Stored items from a collection
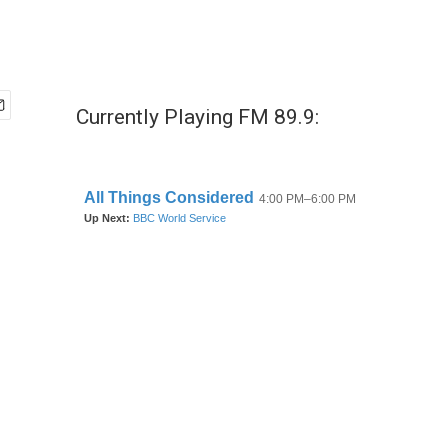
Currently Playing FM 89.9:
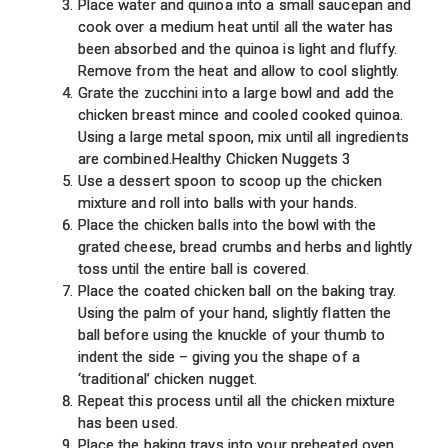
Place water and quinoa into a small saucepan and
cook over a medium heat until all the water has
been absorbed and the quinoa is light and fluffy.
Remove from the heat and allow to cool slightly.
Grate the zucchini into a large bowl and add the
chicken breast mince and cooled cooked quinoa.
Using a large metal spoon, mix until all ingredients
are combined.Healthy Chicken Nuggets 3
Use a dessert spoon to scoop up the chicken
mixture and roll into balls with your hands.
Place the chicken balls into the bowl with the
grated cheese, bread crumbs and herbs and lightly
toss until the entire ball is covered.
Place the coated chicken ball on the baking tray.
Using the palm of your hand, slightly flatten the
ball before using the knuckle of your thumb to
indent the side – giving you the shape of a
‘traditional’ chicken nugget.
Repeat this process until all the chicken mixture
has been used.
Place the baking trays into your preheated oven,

The task
Starting at the first line of the records and stopping after the line with "mixture and roll into balls with your hands.", copy each line exactly; pictures stay out.

Answer space
Currently Playing FM 89.9:
Place water and quinoa into a small saucepan and
cook over a medium heat until all the water has
been absorbed and the quinoa is light and fluffy.
Remove from the heat and allow to cool slightly.
Grate the zucchini into a large bowl and add the
chicken breast mince and cooled cooked quinoa.
Using a large metal spoon, mix until all ingredients
are combined.Healthy Chicken Nuggets 3
Use a dessert spoon to scoop up the chicken
mixture and roll into balls with your hands.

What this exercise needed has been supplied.